Using the entries that follow, give the number of lines containing the string "alanlarında". Write nothing besides that number.

** Opening DATA SUPPLIED block **

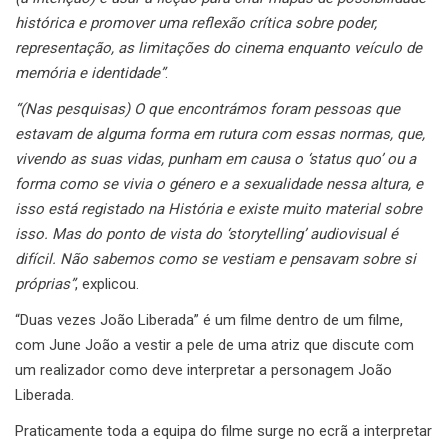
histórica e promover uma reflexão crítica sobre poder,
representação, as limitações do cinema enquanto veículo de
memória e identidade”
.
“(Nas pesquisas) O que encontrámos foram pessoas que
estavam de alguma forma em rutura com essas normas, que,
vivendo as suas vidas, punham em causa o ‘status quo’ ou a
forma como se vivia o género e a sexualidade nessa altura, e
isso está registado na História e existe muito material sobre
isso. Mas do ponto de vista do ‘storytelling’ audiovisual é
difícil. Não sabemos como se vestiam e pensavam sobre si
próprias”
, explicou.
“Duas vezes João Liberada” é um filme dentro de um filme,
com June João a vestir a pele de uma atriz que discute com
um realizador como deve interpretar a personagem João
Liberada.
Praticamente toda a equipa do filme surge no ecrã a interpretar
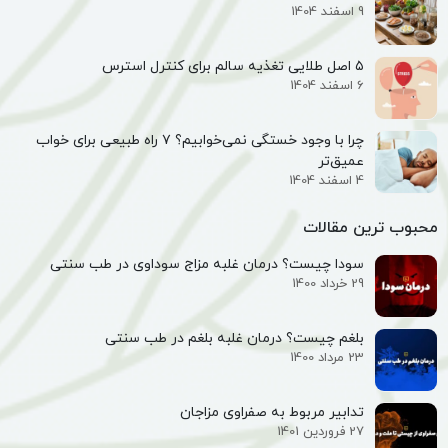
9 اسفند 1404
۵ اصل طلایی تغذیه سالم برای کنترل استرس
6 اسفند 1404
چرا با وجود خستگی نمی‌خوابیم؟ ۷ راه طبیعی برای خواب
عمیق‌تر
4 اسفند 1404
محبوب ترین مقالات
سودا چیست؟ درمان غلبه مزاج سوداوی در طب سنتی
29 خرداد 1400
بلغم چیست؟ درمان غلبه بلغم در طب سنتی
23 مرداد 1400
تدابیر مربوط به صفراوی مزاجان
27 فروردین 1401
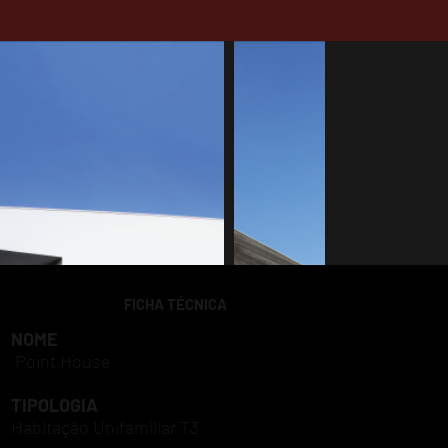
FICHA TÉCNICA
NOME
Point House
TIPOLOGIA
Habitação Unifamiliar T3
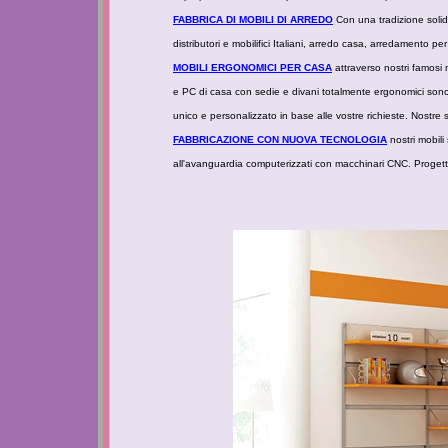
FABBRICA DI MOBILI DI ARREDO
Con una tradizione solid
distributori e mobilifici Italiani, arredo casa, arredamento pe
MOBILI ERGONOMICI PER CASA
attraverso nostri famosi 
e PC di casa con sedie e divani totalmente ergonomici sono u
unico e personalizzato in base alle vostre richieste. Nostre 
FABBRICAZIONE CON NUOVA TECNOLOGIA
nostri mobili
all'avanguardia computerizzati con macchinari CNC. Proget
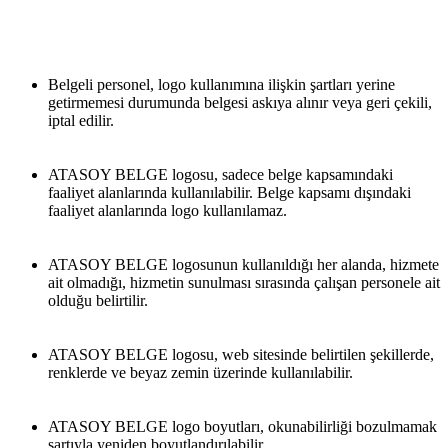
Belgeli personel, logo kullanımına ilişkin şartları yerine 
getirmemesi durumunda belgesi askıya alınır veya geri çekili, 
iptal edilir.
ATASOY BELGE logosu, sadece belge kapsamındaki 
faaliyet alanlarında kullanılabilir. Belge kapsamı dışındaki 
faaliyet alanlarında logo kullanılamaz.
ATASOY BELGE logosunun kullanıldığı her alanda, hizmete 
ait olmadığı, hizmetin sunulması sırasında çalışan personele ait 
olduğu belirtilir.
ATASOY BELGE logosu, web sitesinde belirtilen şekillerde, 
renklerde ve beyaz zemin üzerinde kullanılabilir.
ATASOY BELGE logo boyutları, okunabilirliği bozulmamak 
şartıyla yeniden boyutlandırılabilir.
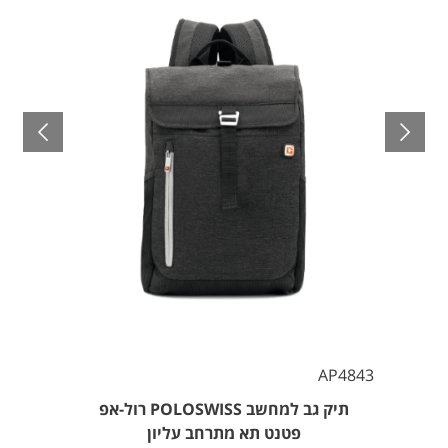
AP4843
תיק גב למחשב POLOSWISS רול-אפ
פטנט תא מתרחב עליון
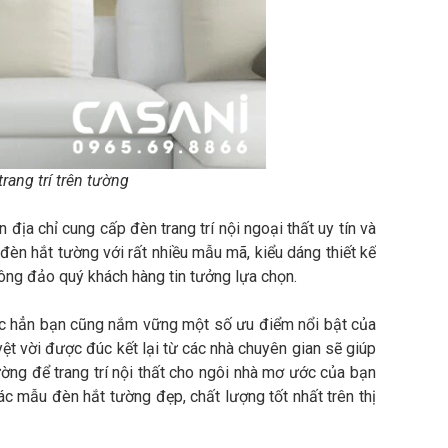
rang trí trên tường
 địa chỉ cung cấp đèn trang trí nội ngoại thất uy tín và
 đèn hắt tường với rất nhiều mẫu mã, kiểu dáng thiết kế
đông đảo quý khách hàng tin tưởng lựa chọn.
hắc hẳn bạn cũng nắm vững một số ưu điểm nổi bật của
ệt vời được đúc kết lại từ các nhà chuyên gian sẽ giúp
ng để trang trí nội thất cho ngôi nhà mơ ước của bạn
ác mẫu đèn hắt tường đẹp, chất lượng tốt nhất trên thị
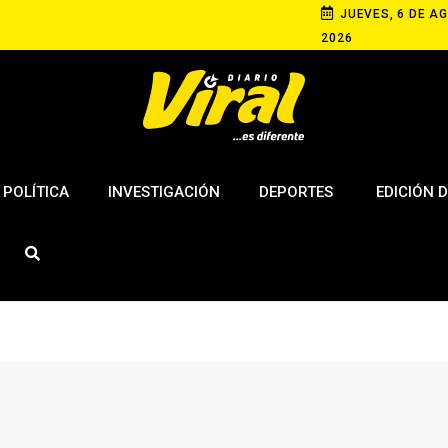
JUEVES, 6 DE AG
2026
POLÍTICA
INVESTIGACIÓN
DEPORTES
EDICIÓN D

** Closing DATA SUPPLIED block **

- RESPONSE FOR THIS EXERCISE
2